One of the themes or threads that runs through the teaching of Jesus is that God is at least as good, at least as loving, as a loving parent. Often in my counseling with people who are wrestling with questions about God, and with questions about their own status with God, I point out to them that any idea of God that makes God out to be less loving, less generous, less forgiving, less accepting, than a human parent is surely a false idea of God. Jesus said, What father, if his child asks for bread, will give a stone? Or what father, if the child asks for a fish, will give a snake? No good father, of course. Whatever a good parent does, God does even better.



Oftentimes loving parents have to discipline their children, of course.

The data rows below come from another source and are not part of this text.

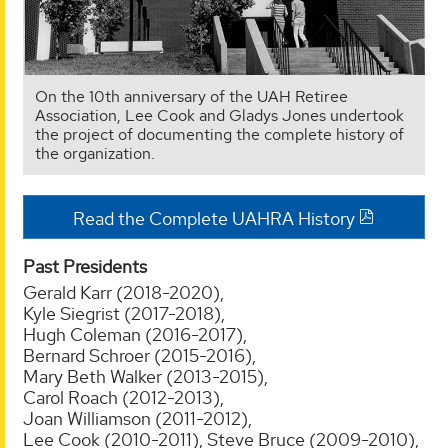
On the 10th anniversary of the UAH Retiree
Association, Lee Cook and Gladys Jones undertook
the project of documenting the complete history of
the organization.
Read the Complete UAHRA History
Past Presidents
Gerald Karr (2018-2020),
Kyle Siegrist (2017-2018),
Hugh Coleman (2016-2017),
Bernard Schroer (2015-2016),
Mary Beth Walker (2013-2015),
Carol Roach (2012-2013),
Joan Williamson (2011-2012),
Lee Cook (2010-2011),
Steve Bruce (2009-2010),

Discipline that is rendered in anger, however, or that is given in order to hurt or embarrass or diminish--or simply to punish--is not good discipline. Good discipline is discipline that is rendered in love. When discipline is rendered in love it cannot be to satisfy the parent's ego or need for control or sense of justice; it must be out of genuine desire for the good of the child.

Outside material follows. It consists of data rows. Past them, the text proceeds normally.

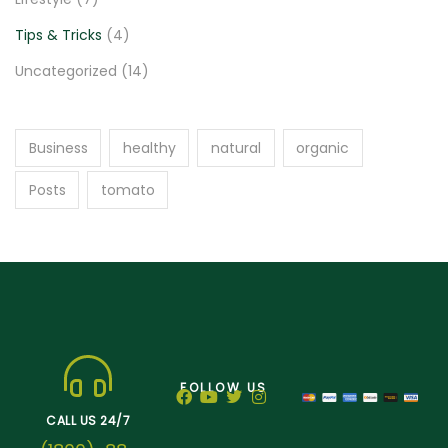
Tips & Tricks
(4)
Uncategorized
(14)
Business
healthy
natural
organic
Posts
tomato
FOLLOW US
CALL US 24/7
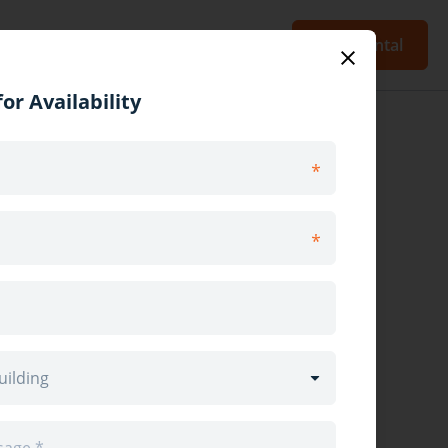
Blog
Sign Up
Log In
Post Rental
or Availability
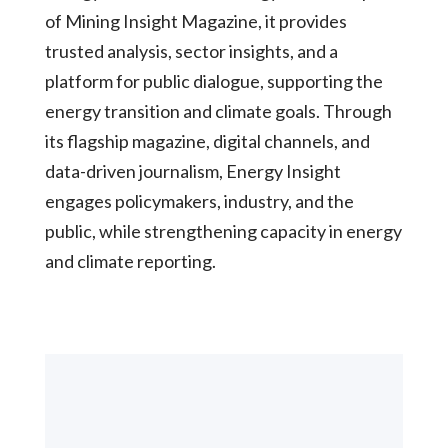
of Mining Insight Magazine, it provides
trusted analysis, sector insights, and a
platform for public dialogue, supporting the
energy transition and climate goals. Through
its flagship magazine, digital channels, and
data-driven journalism, Energy Insight
engages policymakers, industry, and the
public, while strengthening capacity in energy
and climate reporting.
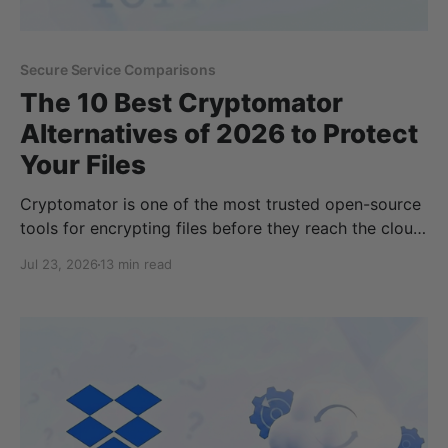
Secure Service Comparisons
The 10 Best Cryptomator
Alternatives of 2026 to Protect
Your Files
Cryptomator is one of the most trusted open-source
tools for encrypting files before they reach the cloud,
but it's not the perfect fit for everyone. Some users
Jul 23, 2026
13 min read
want built-in zero-knowledge cloud storage instead
of managing encrypted vaults, while others need full-
disk encryption, secure backups, or tools designed
for teams and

Recently the following story was told by a mother about one of her children:

Last week I took my children to a restaurant. My six-year-old son asked if he could say grace. As we bowed our heads he said, "God is good. God is great. Thank you for the food, and I would even thank you more if mom gets us ice cream for dessert. And liberty and justice for all! Amen!"

Along with the laughter from the other customers nearby I heard a woman remark, "That's what's wrong with this country. Kids today don't even know how to pray. Asking God for ice-cream! Why, I never!" Hearing this, my son burst into tears and asked me, "Did I do wrong? Is God mad at me?"

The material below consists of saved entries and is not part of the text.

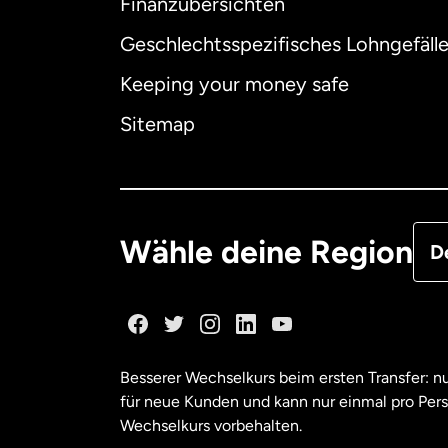
Finanzübersichten
Geschlechtsspezifisches Lohngefäll
Aus
Keeping your money safe
Dä
Sitemap
Deu
Fra
Wähle deine Region
D
Ka
Ka
Besserer Wechselkurs beim ersten Transfer: 
für neue Kunden und kann nur einmal pro Per
Mal
Wechselkurs vorbehalten.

As I held him and assured him that he had done a terrific job and God was certainly not mad at him, an elderly gentleman approached the table. He winked at my son and said, "I happen to know that God thought that was a great prayer." "Really?" my son asked. "Cross my heart." Then in theatrical whisper he added (indicating the woman whose remark had started this whole thing), "Too bad she never asks God for ice cream. A little ice cream is good for the soul sometimes."

Naturally, I bought my kids ice cream at the end of the meal. My son stared at his for a moment and then did something I will remember the rest of my life. He picked up his sundae and without a word walked over and placed it in front of the woman. With a big smile he told her, "Here, this is for you. Ice cream is good for the soul sometimes and my soul is good already." [related by Jim Kirkpatrick on 11-18-97 in note 5247 of "Eculaugh" from the "Presbyterian Youth Connection" meeting, both on PresbyNet]



There are ways that we sometimes think about God that are really bad for the soul. There are ways in which we sometimes regard ourselves and other human beings--as wrong, inadequate, unacceptable, unworthy--that do a profound injustice to God's good creation. It is central to Christian theology that we human beings have been created in the image of God. I believe that God finds something worth loving in us despite all our weakness and failure and error and sin. That is to say, God does not need to be induced to love us. And God does not love us willy-nilly, for no apparent reason at all. There is enough good in our souls that God would no more turn us away than a loving parent would turn away an errant child.



What's right with God is, first of all, the assurance that we are accepted. But then the capacity to evoke in us aspirations for a higher level of existence, the capacity to inspire us with ideas and visions of a world more just and kind and compassionate and good, the capacity to liberate us from the burden of ourselves and our own very real limitations, the capacity to transform us by the gift of the Spirit of life. AMEN.